IBS and physical activity – what you need to know

Irritable bowel syndrome (IBS) is a chronic gastrointestinal disorder characterised by abdominal pain, bloating, changes in bowel habits and discomfort. Although diet and stress reduction are key elements in controlling it, the role of physical activity is increasingly being recognised. However, the question arises as to whether exercise can alleviate symptoms or, on the contrary, exacerbate them.

woman - abdominal pain, IBS

  1. Can exercise help?
  2. When does exercise become a problem?
  3. The best types of exercise
  4. What is best to avoid?
  5. How to exercise wisely with IBS?
  6. When to see a doctor?
  7. Summary

Can exercise help?

Recent studies have shown that regular low- to moderate-intensity activity can reduce some IBS symptoms, including bloating and abdominal pain. Participants in several clinical trials reported an improvement in their quality of life and mental well-being, which may be significant given the close relationship between the gut and the nervous system. However, I must emphasise that the evidence is still limited and inconclusive, and the effects can vary from person to person. For some, walking, swimming or gentle breathing exercises bring significant relief, while others see little change.

When does exercise become a problem?

IBS and physical activity

On the other hand, we know that intense, prolonged and exhausting exercise can worsen symptoms. People who train for endurance sports – such as marathons, triathlons or long hours of cycling – often experience so-called exercise-induced gastrointestinal symptoms. These include bloating, sudden urge to defecate, diarrhoea and reflux. Studies have shown that up to 70% of professional runners experience these types of difficulties. This is due, among other things, to a temporary "leak" in the intestinal barrier and a decrease in blood flow through the digestive tract during intense training, which can exacerbate IBS symptoms in sensitive individuals.

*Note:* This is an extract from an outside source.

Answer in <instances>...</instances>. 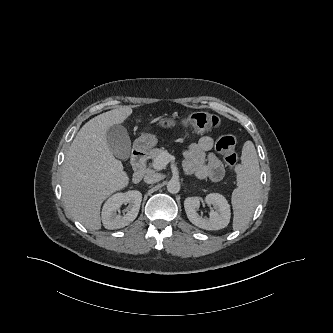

The best types of exercise

As a trainer and nutritionist, I recommend moderate activity that does not overload the body. These include walking, recreational cycling, swimming and jogging at a leisurely pace. Yoga, a combination of physical, breathing and relaxation exercises, is also becoming increasingly popular. Although research on its effect on IBS is still limited, several trials have reported a reduction in stress levels and a subjective improvement in symptoms. Regular aerobic exercise three times a week for several months was also associated with a reduction in abdominal pain and an improvement in mood in the subjects.

What is best to avoid?

woman - ibs

People with IBS should exercise caution when engaging in long-term and highly intensive training, such as intervals, long-distance running or sports involving jumping and jolting. Jumping and intense running can increase pressure in the abdominal cavity, which intensifies pressure and bloating. It is also worth remembering that exercise tolerance can change over time, and the body's response to the same type of exercise can vary depending on your current state of health and the phase of your symptoms.

How to exercise wisely with IBS?

It is best to start with short and light activities, gradually increasing the time and intensity. Keeping a diary of your exercise and symptoms allows you to assess which forms of exercise are beneficial and which exacerbate your symptoms. It is a good idea to choose comfortable, loose-fitting clothing and make sure you stay hydrated, as dehydration can worsen constipation. It is also important to pay attention to the ingredients in products – some sweeteners, such as sorbitol and xylitol, belong to the FODMAP group and can cause IBS-like symptoms in sensitive individuals.

When to see a doctor?

Although IBS is a chronic condition that is usually not life-threatening, some symptoms require medical consultation. Seek help if you experience sudden weight loss, blood in your stool, a lump or swelling in your abdomen, or persistent, severe pain. These may suggest other, more serious gastrointestinal diseases that require diagnosis and treatment.

Summary

Physical exercise can be a valuable aid in controlling IBS, but its role depends on the intensity and individual response of the body. Moderate activity, such as walking, swimming, cycling or yoga, often brings benefits and improves quality of life. However, excessive exercise can have the opposite effect and exacerbate symptoms. Therefore, the best strategy is to gradually try out different forms of exercise, observe your body and choose activities that do not worsen your intestinal comfort.

Sources:

Johannesson E et al. Physical activity improves symptoms in irritable bowel syndrome: a randomized controlled trial. Am J Gastroenterol.

Keefer L et al. Behavioral interventions for the self-management of irritable bowel syndrome. Gastroenterol Clin North Am.

Costa RJS et al. Systematic review: exercise-induced gastrointestinal syndrome—implications for health and intestinal disease. Aliment Pharmacol Ther.

Johannesson E, Ringström G. Exercise and irritable bowel syndrome: a randomized controlled trial. World J Gastroenterol.

Schumann D et al. Yoga-based therapy for irritable bowel syndrome: a randomized controlled trial. Clin Gastroenterol Hepatol.

van Nieuwenhoven MA, Brouns F. The effect of physical exercise on gastrointestinal function and symptoms in irritable bowel syndrome. Curr Opin Clin Nutr Metab Care.